Numer dwa na liście najbogatszych Amerykanów mieszka w Omaha w stanie Nebraska w domu, który kupił w 1958 roku za 31,5 tysiąca dolarów. Chociaż jego fortuna jest szacowana na ponad 50 miliardów dolarów, Buffett żywi się głównie hamburgerami, popijanymi coca-colą. Gdy kiedyś w restauracji kelner chciał mu nalać drogiego wina, Buffett szybko zasłonił kieliszek ręką. – Nie dziękuję. Wolałbym, żeby pan dał mi równowartość tego wina w dolarach – powiedział. Kilka miesięcy temu odmówiono mu wstępu do jednego z ekskluzywnych klubów golfowych na Florydzie. Powód? W obdartych spodniach w kratkę i starej dżinsowej koszuli nie wyglądał na Warrena Buffetta.
Hinduski miliarder Azim Premji, właściciel imperium elektronicznego Wipro oceniany na ponad 13 miliardów dolarów, też nie lubi wydawać pieniędzy. Osiem lat jeździł starym fordem escort, nim zamienił go na początku tego roku na oszczędną toyotę corollę. Do pracy chodzi pieszo. Podczas podróży mieszka w tanich hotelach. Lata tanimi liniami, nosi tanie garnitury. Gdy jego syn brał kilka lat temu ślub, goście weselni jedli obiad na papierowych talerzach.

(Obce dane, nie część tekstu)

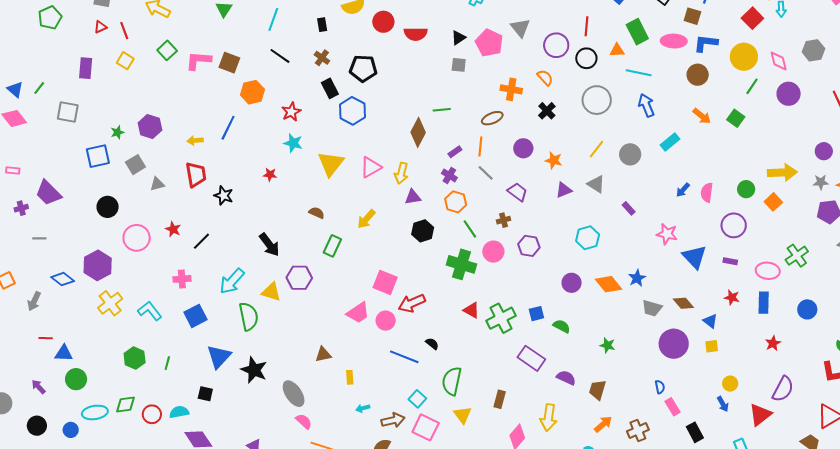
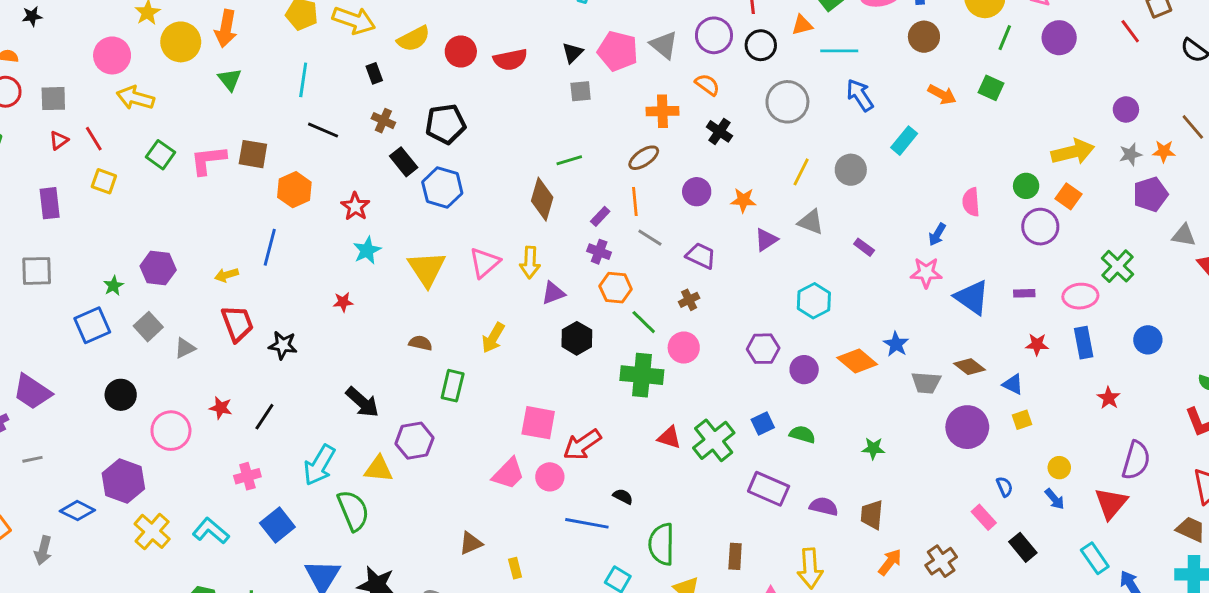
gray triangle: (520, 28) -> (664, 45), moved
cyan star: (293, 143) -> (367, 250), turned -30
blue arrow: (683, 190) -> (937, 234), moved
purple circle: (734, 225) -> (1040, 227), moved
purple hexagon: (529, 246) -> (763, 349), moved
blue semicircle: (660, 387) -> (1005, 487), moved

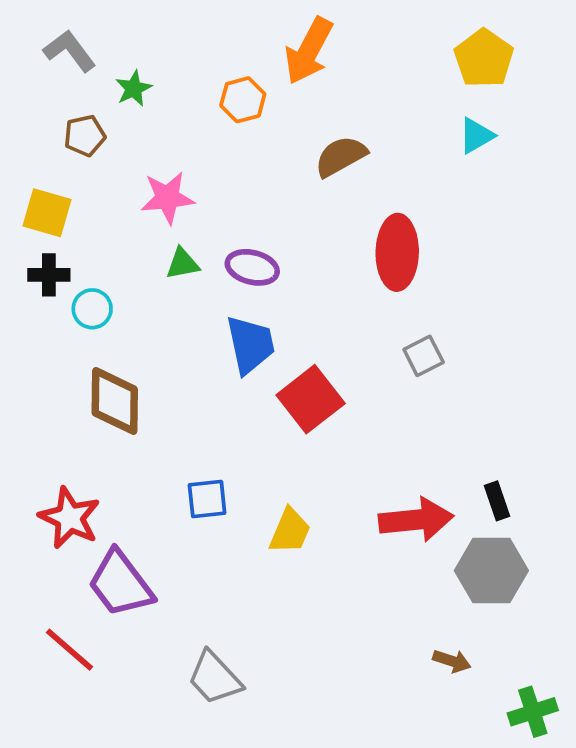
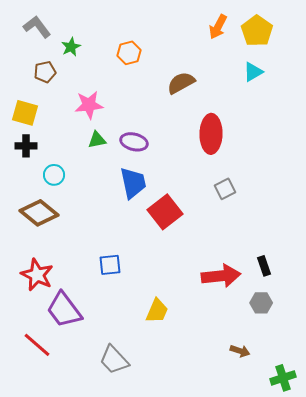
orange arrow: (309, 51) -> (218, 27), moved, size x0.7
cyan circle: (92, 309) -> (54, 175), moved
brown diamond: (115, 401) -> (39, 213), moved, turned -51
yellow trapezoid: (290, 531) -> (157, 311), moved
gray hexagon: (491, 571) -> (261, 303), size x0.6

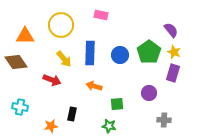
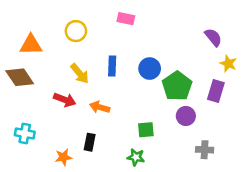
yellow circle: (61, 25) -> (76, 31), size x0.7
green pentagon: (149, 52) -> (177, 86), moved
yellow star: (174, 52) -> (228, 64), moved
blue rectangle: (90, 53) -> (112, 66), size x0.7
orange arrow: (94, 86) -> (100, 107), moved

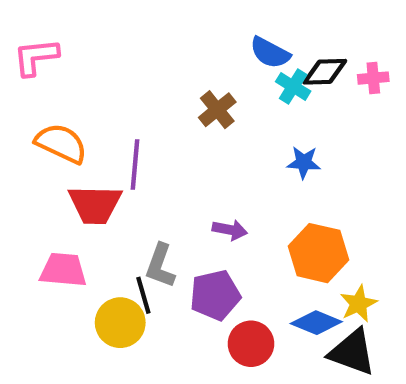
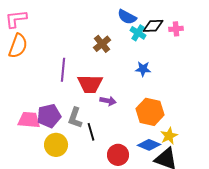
orange semicircle: (61, 143) -> (18, 46), moved, turned 85
red trapezoid: (95, 205) -> (90, 84), moved
black line: (143, 295) -> (91, 132), moved
purple pentagon: (215, 295) -> (49, 116), moved

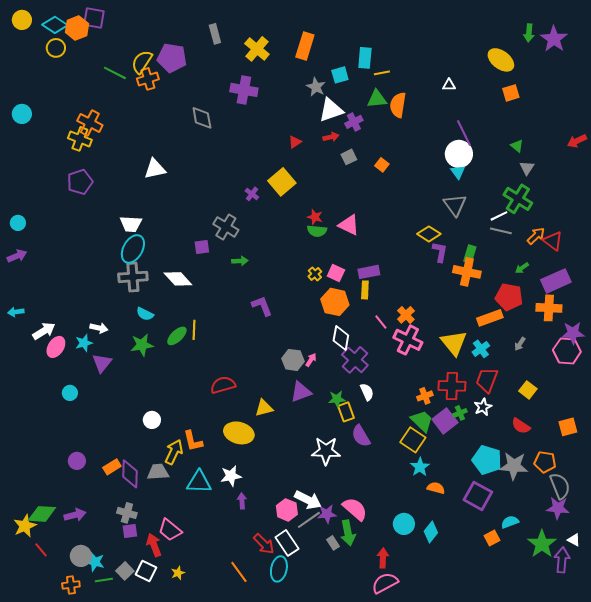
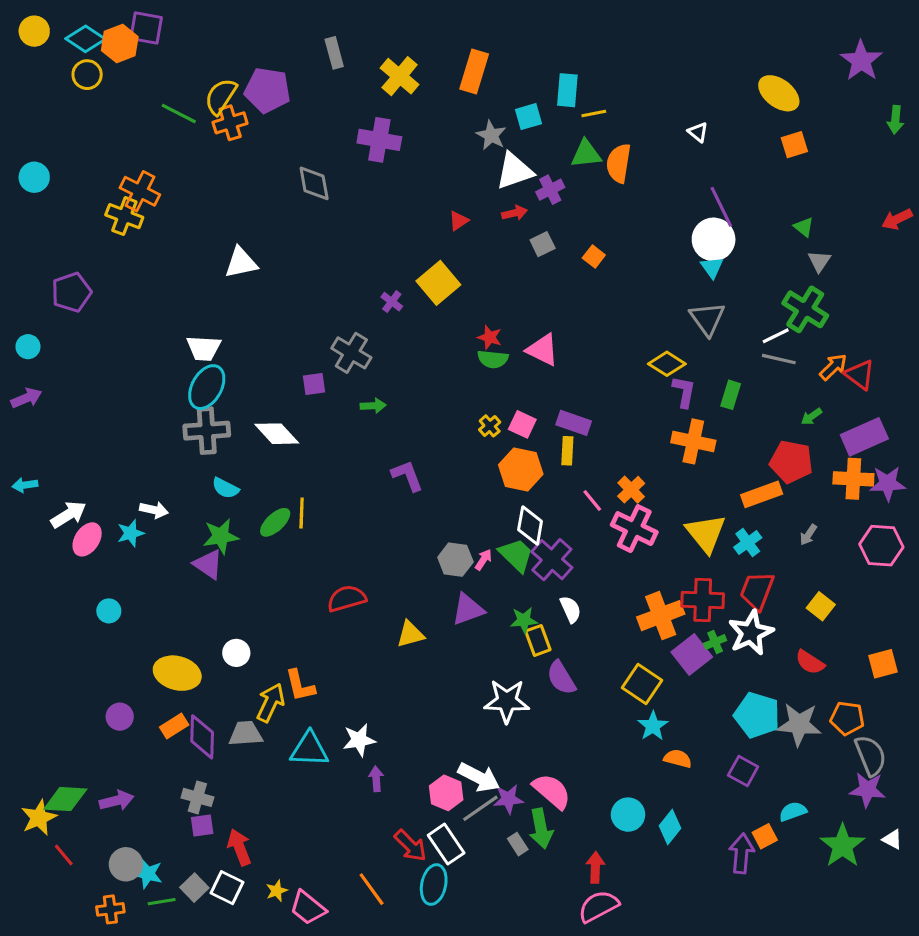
green arrow: (529, 33) -> (895, 120), moved
white triangle: (449, 85) -> (698, 132), turned 40
purple pentagon: (80, 182) -> (72, 292), moved
purple rectangle: (369, 272) -> (574, 423), turned 30
orange cross: (467, 272) -> (693, 441), moved
purple star: (573, 333) -> (888, 483), moved
purple triangle: (102, 363) -> (208, 564), moved, turned -35
orange cross: (425, 396) -> (661, 616), size x1.8
white star: (483, 407) -> (751, 633), size x1.6
green trapezoid: (422, 421) -> (516, 555), moved
yellow ellipse: (239, 433) -> (177, 673), moved
purple square: (478, 496) -> (743, 771), size x0.7
pink trapezoid: (170, 530) -> (308, 908), moved
purple arrow: (562, 560) -> (742, 853), moved

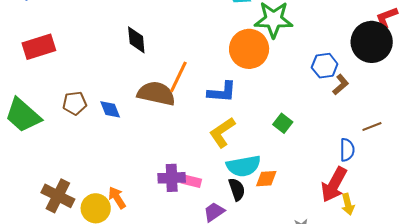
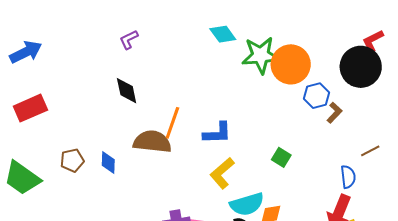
orange circle: (249, 49) -> (291, 64), moved
blue diamond: (110, 109) -> (108, 162), turned 30

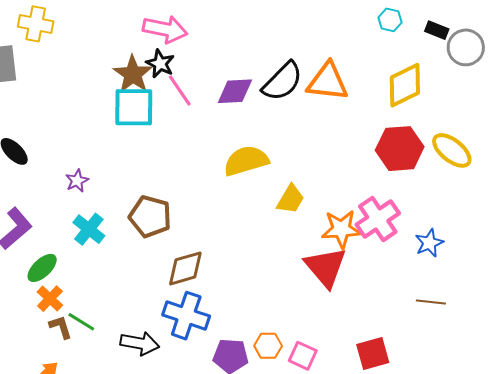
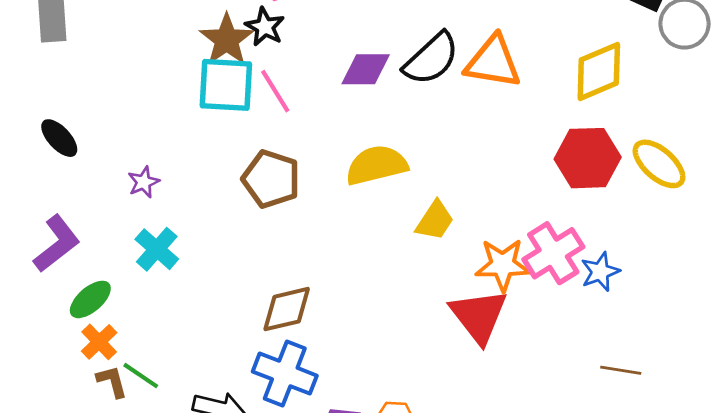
pink line: (180, 90) -> (275, 91), moved
brown pentagon: (150, 216) -> (271, 179), moved
blue star: (429, 243) -> (600, 272), moved

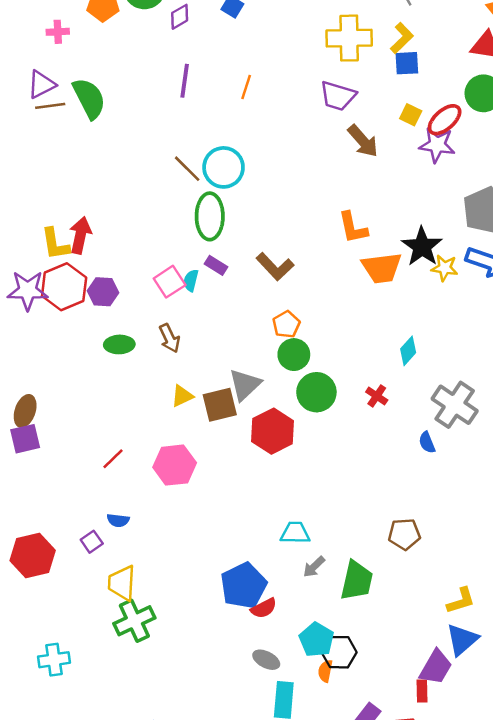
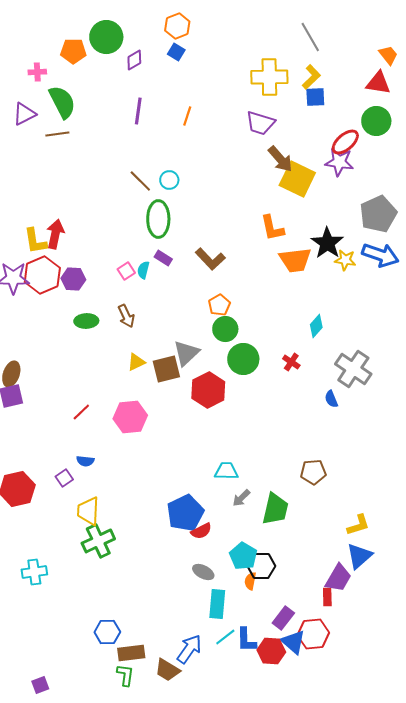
green semicircle: (89, 98) -> (62, 102), moved
brown line: (50, 106) -> (57, 134), moved
yellow square: (411, 115) -> (297, 179), moved, size x2.0
cyan circle: (224, 167) -> (169, 180), size x0.6
pink square: (170, 282) -> (126, 271), size x0.7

Ingvar Kamprad, założyciel imperium meblowego Ikea, zajmuje siódme miejsce na liście najbogatszych ludzi świata. Nie widać tego po nim. Człowiek, który ma ponad 30 miliardów dolarów, wyposażył dom w meble własnej firmy i jeździ volvo z 1993 roku. Jedyny luksus, na który sobie pozwala, to jedwabny krawat. – Jak można wymagać od pracowników, by zaciskali pasa, kiedy samemu żyje się w luksusie. Nie wolno tracić kontaktu z rzeczywistością – podkreśla.
Oszczędny jest także kanadyjski miliarder David Cheriton, udziałowiec Google o majątku szacowanym na 1,6 miliarda dolarów. Profesor Uniwersytetu Stanforda jeździ rowerem i mieszka w domu, który kupił w 1981 roku w Palo Alto w Kalifornii. Nie tylko lata tanimi liniami, ale sam ścina sobie włosy. Nie on jeden. Również brytyjski miliarder John Caudwell uważa wizytę u fryzjera za stratę czasu i pieniędzy. Były właściciel warsztatu samochodowego zarobił 2,3 miliarda dolarów na telefonii komórkowej. Woli jazdę na rowerze od przejażdżki limuzyną z szoferem. Garnitury kupuje w brytyjskim domu towarowym Marks & Spencer, a wino w Tesco. – Nie potrzebuję drogich gadżetów, by podkreślić moją wartość – mówi.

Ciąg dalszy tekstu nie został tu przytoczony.